====== MATERIAL PROVIDED ======

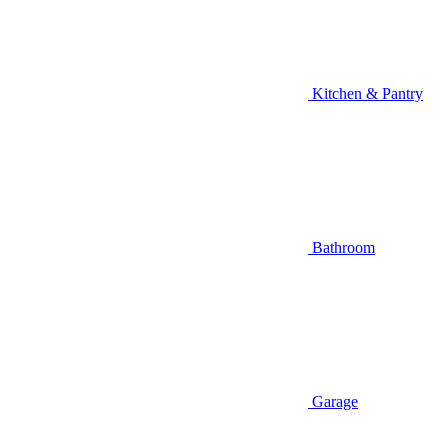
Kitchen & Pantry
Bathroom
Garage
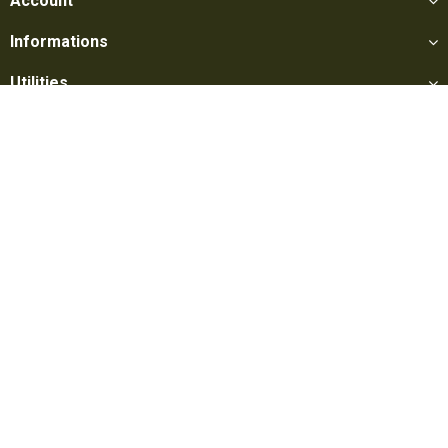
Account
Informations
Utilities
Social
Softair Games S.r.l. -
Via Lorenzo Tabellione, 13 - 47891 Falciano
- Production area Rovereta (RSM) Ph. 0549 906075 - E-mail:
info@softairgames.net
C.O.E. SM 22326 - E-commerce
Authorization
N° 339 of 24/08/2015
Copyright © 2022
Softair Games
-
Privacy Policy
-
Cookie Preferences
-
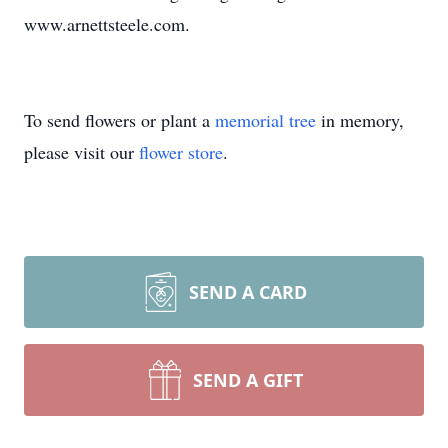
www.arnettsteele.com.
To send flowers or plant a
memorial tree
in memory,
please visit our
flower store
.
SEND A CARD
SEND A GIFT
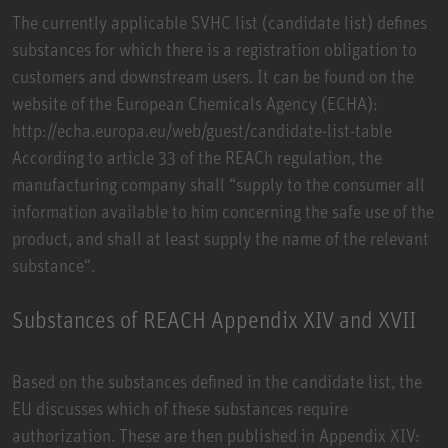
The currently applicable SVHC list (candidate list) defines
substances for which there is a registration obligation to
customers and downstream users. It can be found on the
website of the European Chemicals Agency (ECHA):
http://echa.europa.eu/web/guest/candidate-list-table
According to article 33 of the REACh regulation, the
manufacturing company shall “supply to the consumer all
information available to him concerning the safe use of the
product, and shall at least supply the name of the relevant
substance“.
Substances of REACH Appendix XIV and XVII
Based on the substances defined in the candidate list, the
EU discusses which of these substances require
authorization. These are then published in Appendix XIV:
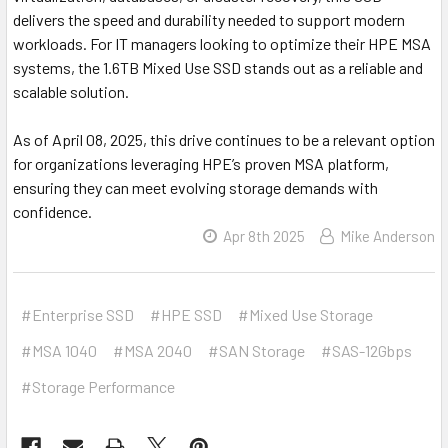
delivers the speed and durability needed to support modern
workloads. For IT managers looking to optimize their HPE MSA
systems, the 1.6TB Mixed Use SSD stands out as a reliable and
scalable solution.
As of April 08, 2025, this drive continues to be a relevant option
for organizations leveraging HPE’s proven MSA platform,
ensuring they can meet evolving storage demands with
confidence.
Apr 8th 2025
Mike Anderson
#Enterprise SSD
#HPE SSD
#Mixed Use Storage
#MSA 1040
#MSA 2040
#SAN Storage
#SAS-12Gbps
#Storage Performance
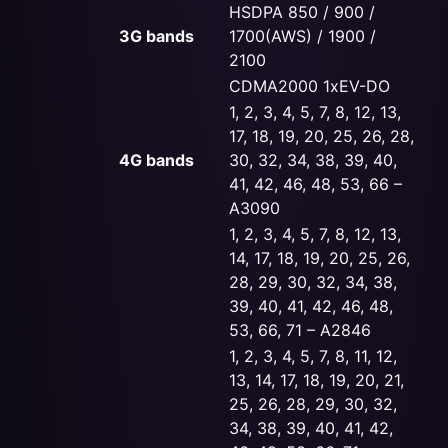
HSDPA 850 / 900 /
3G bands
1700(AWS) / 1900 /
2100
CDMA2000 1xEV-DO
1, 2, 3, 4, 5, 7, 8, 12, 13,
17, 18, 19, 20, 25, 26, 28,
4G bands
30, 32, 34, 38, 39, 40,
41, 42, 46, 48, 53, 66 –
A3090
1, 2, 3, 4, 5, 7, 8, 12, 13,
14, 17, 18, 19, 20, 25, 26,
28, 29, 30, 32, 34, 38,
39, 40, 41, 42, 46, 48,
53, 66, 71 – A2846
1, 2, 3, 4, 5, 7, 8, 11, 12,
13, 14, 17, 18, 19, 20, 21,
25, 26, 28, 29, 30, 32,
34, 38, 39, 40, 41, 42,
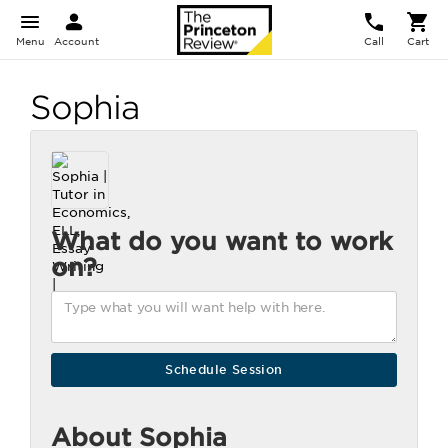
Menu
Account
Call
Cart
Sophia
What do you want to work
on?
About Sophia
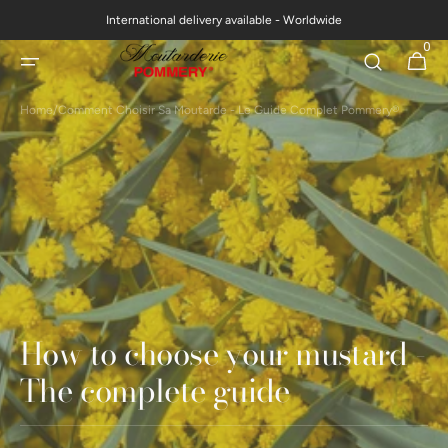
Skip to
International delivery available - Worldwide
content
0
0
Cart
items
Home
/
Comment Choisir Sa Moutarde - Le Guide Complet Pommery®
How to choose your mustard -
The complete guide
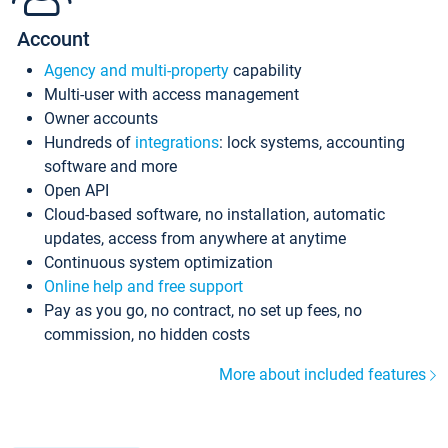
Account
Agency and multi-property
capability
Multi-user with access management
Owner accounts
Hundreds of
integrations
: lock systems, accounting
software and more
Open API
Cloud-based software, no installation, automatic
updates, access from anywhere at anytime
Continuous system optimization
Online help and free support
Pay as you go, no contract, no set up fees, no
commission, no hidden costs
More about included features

======

▸ WORK TO BE COMPLETED:
Lines before the one containing "Multi-user with access management" are left out. Repeat that line and all lines after it in the records above exactly.

▸ WRITTEN ANSWER:
Multi-user with access management
Owner accounts
Hundreds of
integrations
: lock systems, accounting
software and more
Open API
Cloud-based software, no installation, automatic
updates, access from anywhere at anytime
Continuous system optimization
Online help and free support
Pay as you go, no contract, no set up fees, no
commission, no hidden costs
More about included features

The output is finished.